- MATERIAL FOR THIS TASK -
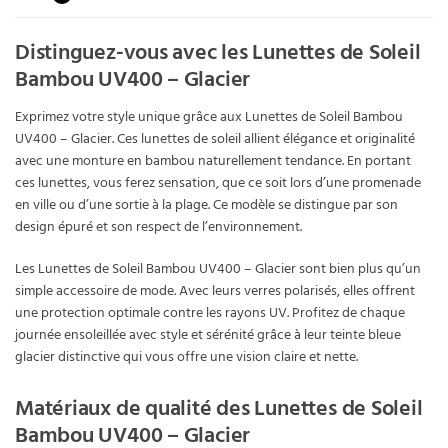
Distinguez-vous avec les Lunettes de Soleil
Bambou UV400 – Glacier
Exprimez votre style unique grâce aux Lunettes de Soleil Bambou
UV400 – Glacier. Ces lunettes de soleil allient élégance et originalité
avec une monture en bambou naturellement tendance. En portant
ces lunettes, vous ferez sensation, que ce soit lors d’une promenade
en ville ou d’une sortie à la plage. Ce modèle se distingue par son
design épuré et son respect de l’environnement.
Les Lunettes de Soleil Bambou UV400 – Glacier sont bien plus qu’un
simple accessoire de mode. Avec leurs verres polarisés, elles offrent
une protection optimale contre les rayons UV. Profitez de chaque
journée ensoleillée avec style et sérénité grâce à leur teinte bleue
glacier distinctive qui vous offre une vision claire et nette.
Matériaux de qualité des Lunettes de Soleil
Bambou UV400 – Glacier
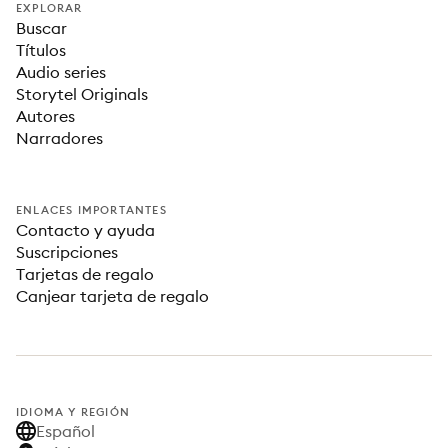
EXPLORAR
Buscar
Títulos
Audio series
Storytel Originals
Autores
Narradores
ENLACES IMPORTANTES
Contacto y ayuda
Suscripciones
Tarjetas de regalo
Canjear tarjeta de regalo
IDIOMA Y REGIÓN
Español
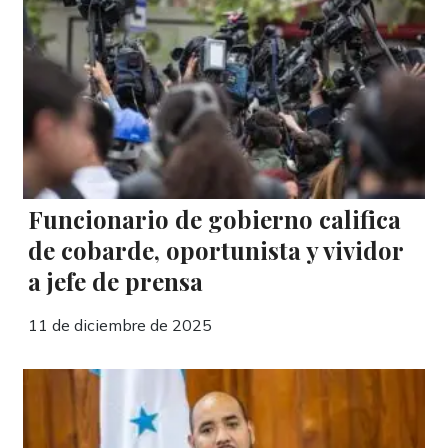
Funcionario de gobierno califica
de cobarde, oportunista y vividor
a jefe de prensa
11 de diciembre de 2025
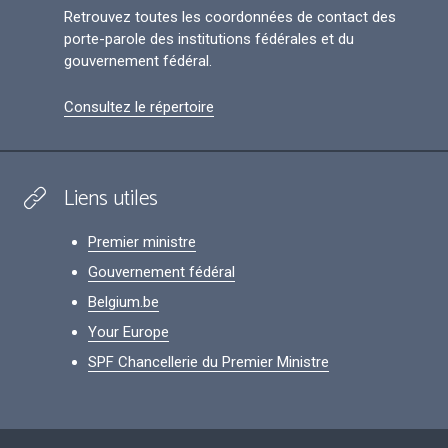
Retrouvez toutes les coordonnées de contact des
porte-parole des institutions fédérales et du
gouvernement fédéral.
Consultez le répertoire
Liens utiles
Premier ministre
Gouvernement fédéral
Belgium.be
Your Europe
SPF Chancellerie du Premier Ministre
Footer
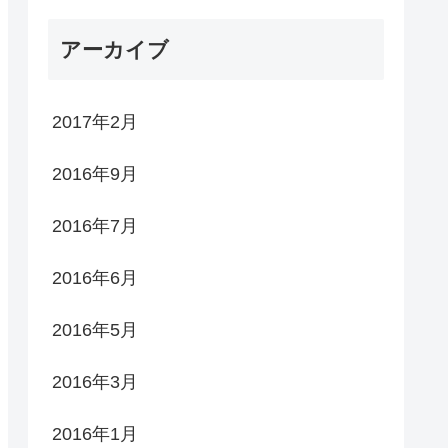
アーカイブ
2017年2月
2016年9月
2016年7月
2016年6月
2016年5月
2016年3月
2016年1月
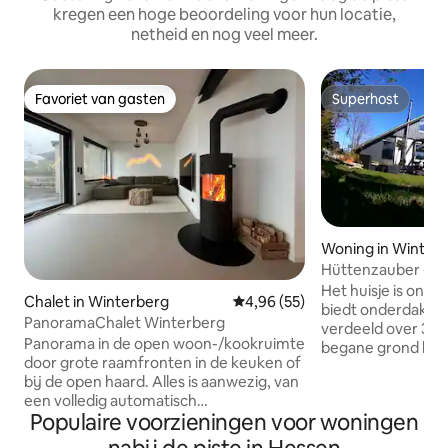
kregen een hoge beoordeling voor hun locatie,
netheid en nog veel meer.
Favoriet van gasten
Superhost
Favoriet van gasten
Superhost
Woning in Winter
Hüttenzauber - mo
Het huisje is onge
Chalet in Winterberg
Gemiddelde beoordeling van 4,9
4,96 (55)
biedt onderdak aa
PanoramaChalet Winterberg
verdeeld over 3 slaap
Panorama in de open woon-/kookruimte
begane grond bev
door grote raamfronten in de keuken of
woon-eetkamer m
bij de open haard. Alles is aanwezig, van
pellet open haard
een volledig automatisch
doucheruimte. De 
Populaire voorzieningen voor woningen
koffiezetapparaat tot een wafelijzer. De
met vaatwasser, o
bovenste verdieping biedt drie
koffiezetapparaat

- YOUR TASK -
Please copy out from the data above, without any picture, exactly the lines running from the one that holds "Canjear tarjeta de regalo" through the one that holds "Chalet in Winterberg", and nothing beyond them.

- TASK RESPONSE -
Canjear tarjeta de regalo
IDIOMA Y REGIÓN
Español
Funcionario de gobierno califica
de cobarde, oportunista y vividor
a jefe de prensa
11 de diciembre de 2025
Retrouvez toutes les coordonnées de contact des
porte-parole des institutions fédérales et du
gouvernement fédéral.
Consultez le répertoire
Liens utiles
Premier ministre
Gouvernement fédéral
Belgium.be
Your Europe
SPF Chancellerie du Premier Ministre
Footer
アーカイブ
2017年2月
2016年9月
2016年7月
2016年6月
2016年5月
2016年3月
2016年1月
kregen een hoge beoordeling voor hun locatie,
netheid en nog veel meer.
Favoriet van gasten
Superhost
Favoriet van gasten
Superhost
Woning in Winter
Hüttenzauber - mo
Het huisje is onge
Chalet in Winterberg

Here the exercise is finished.